Natural W-TRAK Certification Framework

• Natural W-TRAK Certification Framework is a robust method that guarantees data attribution by applying a natural Wasserstein metric derived from the model’s feature covariance.
• It overcomes Euclidean robustness issues by neutralizing spectral amplification, yielding non-vacuous certified attribution intervals for deep neural networks.
• Empirical evaluations on CIFAR-10 demonstrate that the framework certifies 68.7% of ranking pairs and achieves AUROC of 0.970 for label-noise detection.

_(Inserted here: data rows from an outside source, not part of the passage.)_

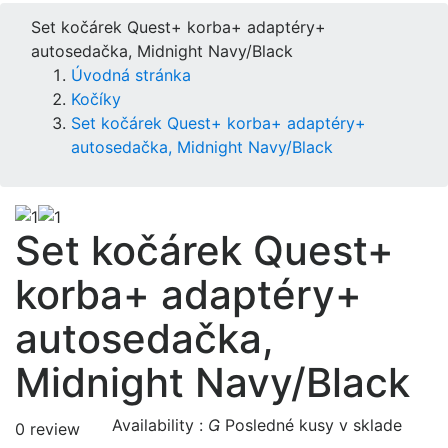
Set kočárek Quest+ korba+ adaptéry+
autosedačka, Midnight Navy/Black
Úvodná stránka
Kočíky
Set kočárek Quest+ korba+ adaptéry+
autosedačka, Midnight Navy/Black
Set kočárek Quest+
korba+ adaptéry+
autosedačka,
Midnight Navy/Black
Availability :

Posledné kusy v sklade
0 review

The Natural W-TRAK Certification Framework provides certified robustness guarantees for data attribution in machine learning models, ranging from convex estimators to deep neural networks. Attribution methods such as TRAK quantify how individual training examples influence test predictions, but conventional certification approaches based on Euclidean geometry become vacuous when applied to modern neural networks. The Natural W-TRAK framework resolves this by introducing a geometry derived from the model’s feature covariance, yielding the first non-vacuous certified attribution intervals for large-scale neural models (Li et al., 9 Dec 2025).

1. Mathematical Foundations

The framework’s central concept is the Natural Wasserstein metric, adapted to the geometry of the model’s feature space. For each input $z$, let $\phi(z) \in \mathbb{R}^d$ denote its feature embedding. Define the regularized sample feature covariance as $$Q = \mathbb{E}_{P_n}[\phi(z)\phi(z)^\top] + \lambda I$$.

Natural distance: The distance between two points $z$ and $z'$ in this geometry is

$$d_\mathrm{Nat}(z, z') = \sqrt{(\phi(z) - \phi(z'))^\top Q^{-1} (\phi(z) - \phi(z'))}$$

This is a Mahalanobis distance in the “whitened” feature space, aligning perturbations with the model’s learned representation.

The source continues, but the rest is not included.